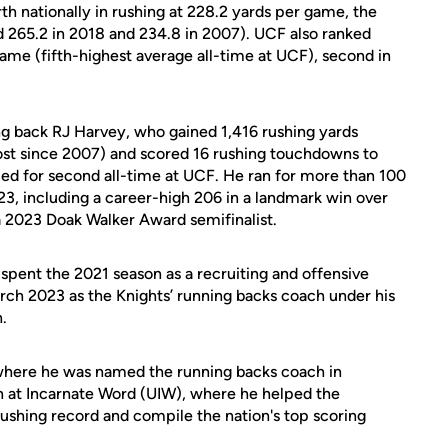
th nationally in rushing at 228.2 yards per game, the
nd 265.2 in 2018 and 234.8 in 2007). UCF also ranked
game (fifth-highest average all-time at UCF), second in
ng back RJ Harvey, who gained 1,416 rushing yards
ost since 2007) and scored 16 rushing touchdowns to
 tied for second all-time at UCF. He ran for more than 100
023, including a career-high 206 in a landmark win over
 2023 Doak Walker Award semifinalist.
pent the 2021 season as a recruiting and offensive
arch 2023 as the Knights’ running backs coach under his
.
 where he was named the running backs coach in
at Incarnate Word (UIW), where he helped the
rushing record and compile the nation's top scoring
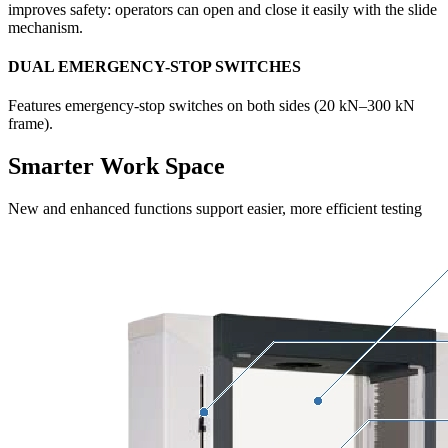
improves safety: operators can open and close it easily with the slide
mechanism.
DUAL EMERGENCY-STOP SWITCHES
Features emergency-stop switches on both sides (20 kN–300 kN
frame).
Smarter Work Space
New and enhanced functions support easier, more efficient testing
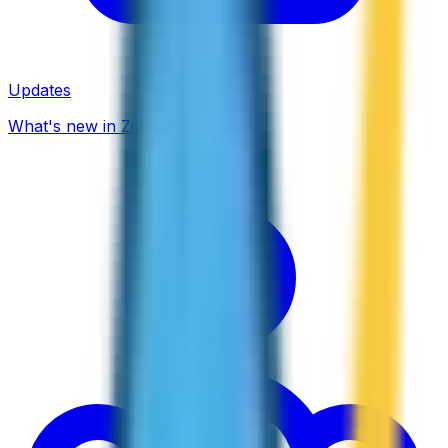
Updates
What's new in ZippCall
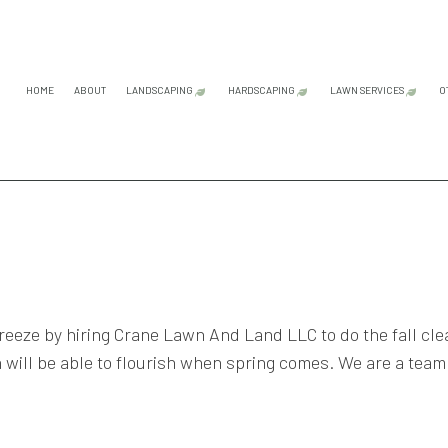
HOME
ABOUT
LANDSCAPING
HARDSCAPING
LAWN SERVICES
O
GARDENING SERVICES
HARDSCAPING SERVICES
LAWN CAR
LANDSCAPE ARCHITECTURE SERVICES
OUTDOOR KITCHEN CONS
LAWN MAI
LANDSCAPE DESIGN SERVICES
PATIO CONSTRUCTION
LAWN MOW
LANDSCAPE LIGHTING SERVICES
PAVER INSTALLATION
SOD INST
LANDSCAPING COMPANY
RETAINING WALL CONST
WEED CON
freeze by hiring Crane Lawn And Land LLC to do the fall cl
LANDSCAPING SERVICES
 will be able to flourish when spring comes. We are a team
SERVICE AREAS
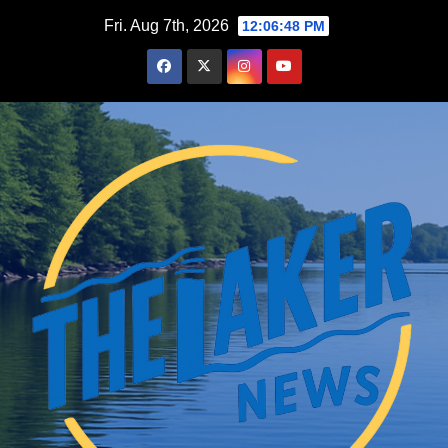
Skip
Fri. Aug 7th, 2026
12:06:49 PM
to
content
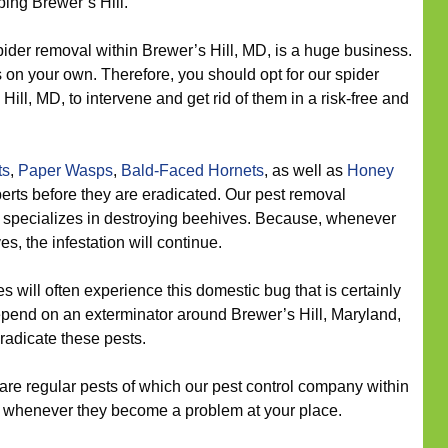
ing Brewer’s Hill.
ider removal within Brewer’s Hill, MD, is a huge business.
ons on your own. Therefore, you should opt for our spider
ill, MD, to intervene and get rid of them in a risk-free and
ts
,
Paper Wasps
,
Bald-Faced Hornets
, as well as
Honey
erts before they are eradicated. Our pest removal
so specializes in destroying beehives. Because, whenever
s, the infestation will continue.
 will often experience this domestic bug that is certainly
depend on an exterminator around Brewer’s Hill, Maryland,
radicate these pests.
re regular pests of which our pest control company within
es whenever they become a problem at your place.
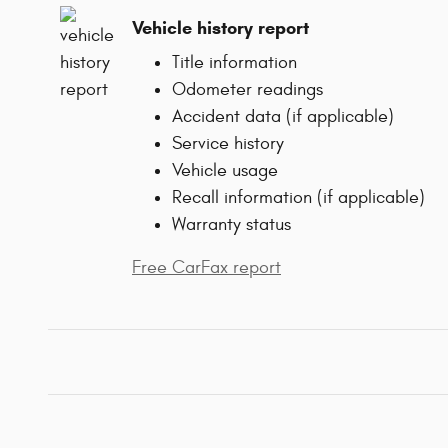
Vehicle history report
Title information
Odometer readings
Accident data (if applicable)
Service history
Vehicle usage
Recall information (if applicable)
Warranty status
Free CarFax report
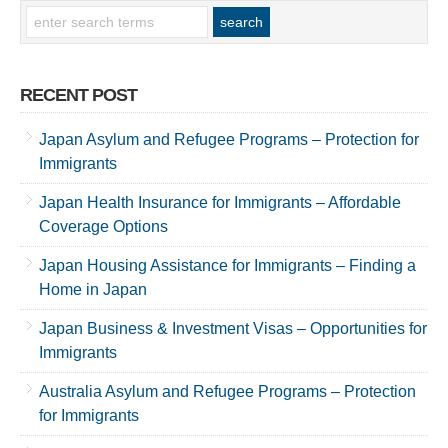
RECENT POST
Japan Asylum and Refugee Programs – Protection for
Immigrants
Japan Health Insurance for Immigrants – Affordable
Coverage Options
Japan Housing Assistance for Immigrants – Finding a
Home in Japan
Japan Business & Investment Visas – Opportunities for
Immigrants
Australia Asylum and Refugee Programs – Protection
for Immigrants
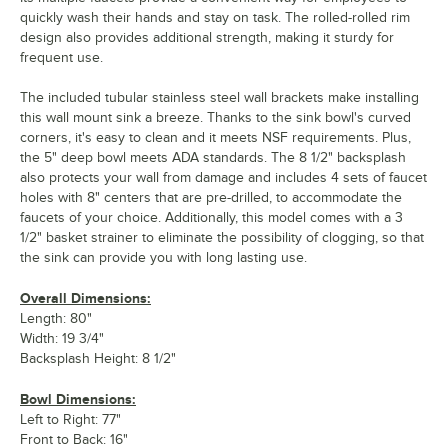
quickly wash their hands and stay on task. The rolled-rolled rim
design also provides additional strength, making it sturdy for
frequent use.
The included tubular stainless steel wall brackets make installing
this wall mount sink a breeze. Thanks to the sink bowl's curved
corners, it's easy to clean and it meets NSF requirements. Plus,
the 5" deep bowl meets ADA standards. The 8 1/2" backsplash
also protects your wall from damage and includes 4 sets of faucet
holes with 8" centers that are pre-drilled, to accommodate the
faucets of your choice. Additionally, this model comes with a 3
1/2" basket strainer to eliminate the possibility of clogging, so that
the sink can provide you with long lasting use.
Overall Dimensions:
Length: 80"
Width: 19 3/4"
Backsplash Height: 8 1/2"
Bowl Dimensions:
Left to Right: 77"
Front to Back: 16"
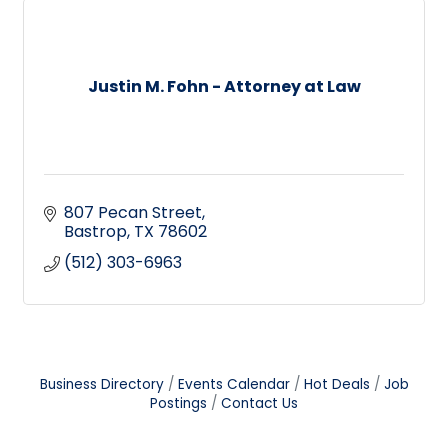
Justin M. Fohn - Attorney at Law
807 Pecan Street
Bastrop
TX
78602
(512) 303-6963
Business Directory
Events Calendar
Hot Deals
Job
Postings
Contact Us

^^^^

--- EXERCISE REQUIREMENTS ---
Pictures stay out. Write out everything else in the material exactly.

--- WORKED SOLUTION ---
th nationally in rushing at 228.2 yards per game, the
nd 265.2 in 2018 and 234.8 in 2007). UCF also ranked
game (fifth-highest average all-time at UCF), second in
ng back RJ Harvey, who gained 1,416 rushing yards
ost since 2007) and scored 16 rushing touchdowns to
 tied for second all-time at UCF. He ran for more than 100
023, including a career-high 206 in a landmark win over
 2023 Doak Walker Award semifinalist.
pent the 2021 season as a recruiting and offensive
arch 2023 as the Knights’ running backs coach under his
.
 where he was named the running backs coach in
at Incarnate Word (UIW), where he helped the
rushing record and compile the nation's top scoring
improves safety: operators can open and close it easily with the slide
mechanism.
DUAL EMERGENCY-STOP SWITCHES
Features emergency-stop switches on both sides (20 kN–300 kN
frame).
Smarter Work Space
New and enhanced functions support easier, more efficient testing
Updates
What's new in ZippCall
HOME
ABOUT
LANDSCAPING
HARDSCAPING
LAWN SERVICES
O
GARDENING SERVICES
HARDSCAPING SERVICES
LAWN CAR
LANDSCAPE ARCHITECTURE SERVICES
OUTDOOR KITCHEN CONS
LAWN MAI
LANDSCAPE DESIGN SERVICES
PATIO CONSTRUCTION
LAWN MOW
LANDSCAPE LIGHTING SERVICES
PAVER INSTALLATION
SOD INST
LANDSCAPING COMPANY
RETAINING WALL CONST
WEED CON
freeze by hiring Crane Lawn And Land LLC to do the fall cl
LANDSCAPING SERVICES
 will be able to flourish when spring comes. We are a team
SERVICE AREAS
Skip
Fri. Aug 7th, 2026
12:06:49 PM
to
content
ing Brewer’s Hill.
ider removal within Brewer’s Hill, MD, is a huge business.
ons on your own. Therefore, you should opt for our spider
ill, MD, to intervene and get rid of them in a risk-free and
ts
,
Paper Wasps
,
Bald-Faced Hornets
, as well as
Honey
erts before they are eradicated. Our pest removal
so specializes in destroying beehives. Because, whenever
s, the infestation will continue.
 will often experience this domestic bug that is certainly
depend on an exterminator around Brewer’s Hill, Maryland,
radicate these pests.
re regular pests of which our pest control company within
es whenever they become a problem at your place.
Vehicle history report
Title information
Odometer readings
Accident data (if applicable)
Service history
Vehicle usage
Recall information (if applicable)
Warranty status
Free CarFax report
RECENT POST
Japan Asylum and Refugee Programs – Protection for
Immigrants
Japan Health Insurance for Immigrants – Affordable
Coverage Options
Japan Housing Assistance for Immigrants – Finding a
Home in Japan
Japan Business & Investment Visas – Opportunities for
Immigrants
Australia Asylum and Refugee Programs – Protection
for Immigrants
quickly wash their hands and stay on task. The rolled-rolled rim
design also provides additional strength, making it sturdy for
frequent use.
The included tubular stainless steel wall brackets make installing
this wall mount sink a breeze. Thanks to the sink bowl's curved
corners, it's easy to clean and it meets NSF requirements. Plus,
the 5" deep bowl meets ADA standards. The 8 1/2" backsplash
also protects your wall from damage and includes 4 sets of faucet
holes with 8" centers that are pre-drilled, to accommodate the
faucets of your choice. Additionally, this model comes with a 3
1/2" basket strainer to eliminate the possibility of clogging, so that
the sink can provide you with long lasting use.
Overall Dimensions:
Length: 80"
Width: 19 3/4"
Backsplash Height: 8 1/2"
Bowl Dimensions:
Left to Right: 77"
Front to Back: 16"
Justin M. Fohn - Attorney at Law
807 Pecan Street
Bastrop
TX
78602
(512) 303-6963
Business Directory
Events Calendar
Hot Deals
Job
Postings
Contact Us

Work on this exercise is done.